**Exercise description**
Keep every word the same. Repeat the records without their images.

**Record set**

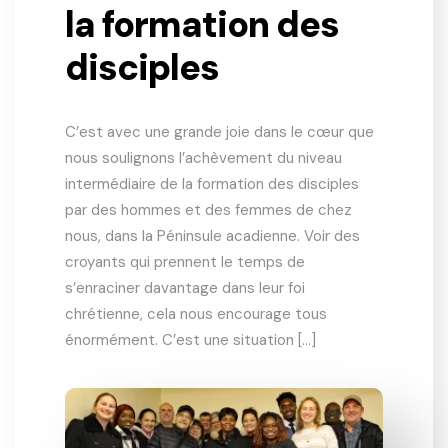
la formation des
disciples
C’est avec une grande joie dans le cœur que
nous soulignons l’achèvement du niveau
intermédiaire de la formation des disciples
par des hommes et des femmes de chez
nous, dans la Péninsule acadienne. Voir des
croyants qui prennent le temps de
s’enraciner davantage dans leur foi
chrétienne, cela nous encourage tous
énormément. C’est une situation […]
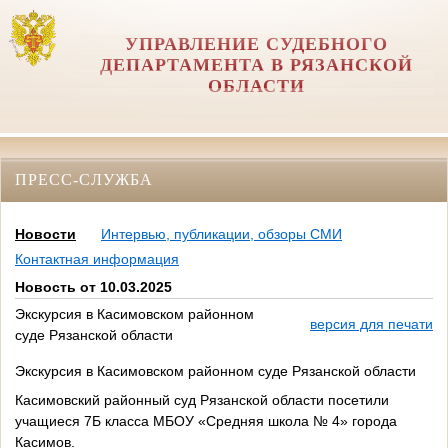
УПРАВЛЕНИЕ СУДЕБНОГО
ДЕПАРТАМЕНТА В РЯЗАНСКОЙ
ОБЛАСТИ
ПРЕСС-СЛУЖБА
Новости
Интервью, публикации, обзоры СМИ
Контактная информация
Новость от 10.03.2025
Экскурсия в Касимовском районном
версия для печати
суде Рязанской области
Экскурсия в Касимовском районном суде Рязанской области
Касимовский районный суд Рязанской области посетили
учащиеся 7Б класса МБОУ «Средняя школа № 4» города
Касимов.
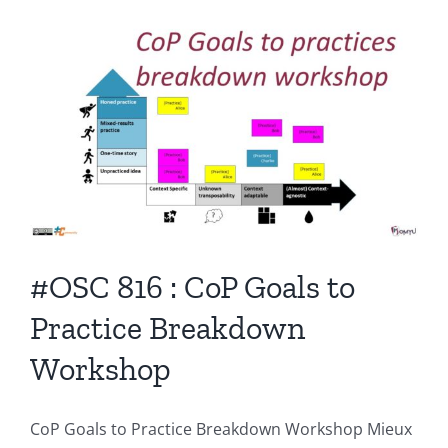
LEGO,
ou
les
Canards
de
Mario
#OSC 816 : CoP Goals to
Practice Breakdown
Workshop
CoP Goals to Practice Breakdown Workshop Mieux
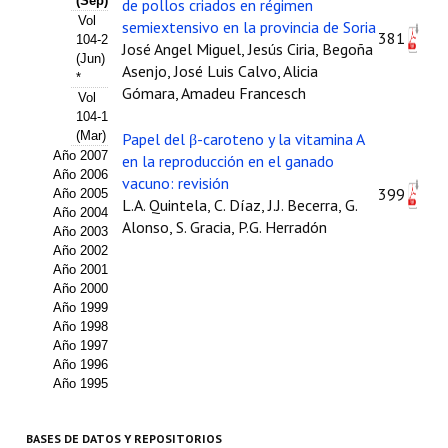
(Sep)
de pollos criados en régimen
Vol
semiextensivo en la provincia de Soria
Propuesta Volumen Especial
381
104-2
José Angel Miguel, Jesús Ciria, Begoña
(Jun)
Sello Calidad FECYT
Asenjo, José Luis Calvo, Alicia
*
Gómara, Amadeu Francesch
Vol
Premio Prensa Agraria
104-1
(Mar)
Papel del β-caroteno y la vitamina A
Buscador de Artículos
Año 2007
en la reproducción en el ganado
Año 2006
vacuno: revisión
399
Año 2005
JORNADAS AIDA
L.A. Quintela, C. Díaz, J.J. Becerra, G.
Año 2004
Alonso, S. Gracia, P.G. Herradón
Año 2003
Presentación Jornadas
Año 2002
Año 2001
Comunicaciones
Año 2000
Año 1999
Jornadas PAM 2026
Año 1998
Año 1997
Año 1996
Premio Jóvenes Investigadores
Año 1995
Buscador de Comunicaciones
BASES DE DATOS Y REPOSITORIOS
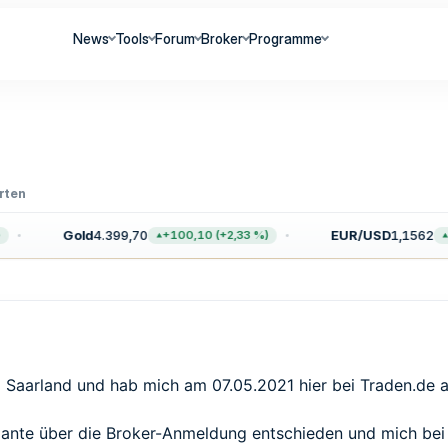
News
Tools
Forum
Broker
Programme
rten
Gold
4.399,70
EUR/USD
1,1562
+100,10 (+2,33 %)
+0,00
m Saarland und hab mich am 07.05.2021 hier bei Traden.de
iante über die Broker-Anmeldung entschieden und mich bei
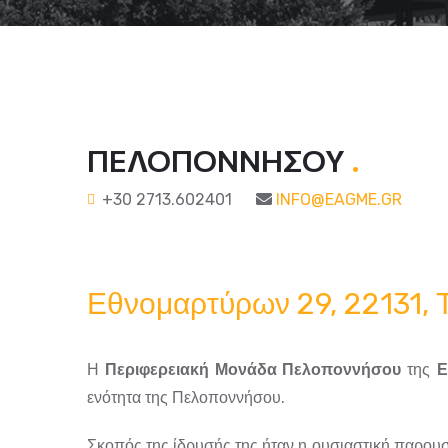
ΠΕΛΟΠΟΝΝΗΣΟΥ
.
+30 2713.602401
INFO@EAGME.GR
Εθνομαρτύρων 29, 22131, 
Η
Περιφερειακή Μονάδα Πελοποννήσου
της
Ε
ενότητα της Πελοποννήσου.
Σκοπός της ίδρυσής της ήταν η ουσιαστική παρου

**Written reply**
la formation des
disciples
C’est avec une grande joie dans le cœur que
nous soulignons l’achèvement du niveau
intermédiaire de la formation des disciples
par des hommes et des femmes de chez
nous, dans la Péninsule acadienne. Voir des
croyants qui prennent le temps de
s’enraciner davantage dans leur foi
chrétienne, cela nous encourage tous
énormément. C’est une situation […]
УПРАВЛЕНИЕ СУДЕБНОГО
ДЕПАРТАМЕНТА В РЯЗАНСКОЙ
ОБЛАСТИ
ПРЕСС-СЛУЖБА
Новости
Интервью, публикации, обзоры СМИ
Контактная информация
Новость от 10.03.2025
Экскурсия в Касимовском районном
версия для печати
суде Рязанской области
Экскурсия в Касимовском районном суде Рязанской области
Касимовский районный суд Рязанской области посетили
учащиеся 7Б класса МБОУ «Средняя школа № 4» города
Касимов.
LEGO,
ou
les
Canards
de
Mario
#OSC 816 : CoP Goals to
Practice Breakdown
Workshop
CoP Goals to Practice Breakdown Workshop Mieux
(Sep)
de pollos criados en régimen
Vol
semiextensivo en la provincia de Soria
Propuesta Volumen Especial
381
104-2
José Angel Miguel, Jesús Ciria, Begoña
(Jun)
Sello Calidad FECYT
Asenjo, José Luis Calvo, Alicia
*
Gómara, Amadeu Francesch
Vol
Premio Prensa Agraria
104-1
(Mar)
Papel del β-caroteno y la vitamina A
Buscador de Artículos
Año 2007
en la reproducción en el ganado
Año 2006
vacuno: revisión
399
Año 2005
JORNADAS AIDA
L.A. Quintela, C. Díaz, J.J. Becerra, G.
Año 2004
Alonso, S. Gracia, P.G. Herradón
Año 2003
Presentación Jornadas
Año 2002
Año 2001
Comunicaciones
Año 2000
Año 1999
Jornadas PAM 2026
Año 1998
Año 1997
Año 1996
Premio Jóvenes Investigadores
Año 1995
Buscador de Comunicaciones
BASES DE DATOS Y REPOSITORIOS
News
Tools
Forum
Broker
Programme
rten
Gold
4.399,70
EUR/USD
1,1562
+100,10 (+2,33 %)
+0,00
m Saarland und hab mich am 07.05.2021 hier bei Traden.de
iante über die Broker-Anmeldung entschieden und mich bei
ΠΕΛΟΠΟΝΝΗΣΟΥ
.
+30 2713.602401
INFO@EAGME.GR
Εθνομαρτύρων 29, 22131, 
Η
Περιφερειακή Μονάδα Πελοποννήσου
της
Ε
ενότητα της Πελοποννήσου.
Σκοπός της ίδρυσής της ήταν η ουσιαστική παρου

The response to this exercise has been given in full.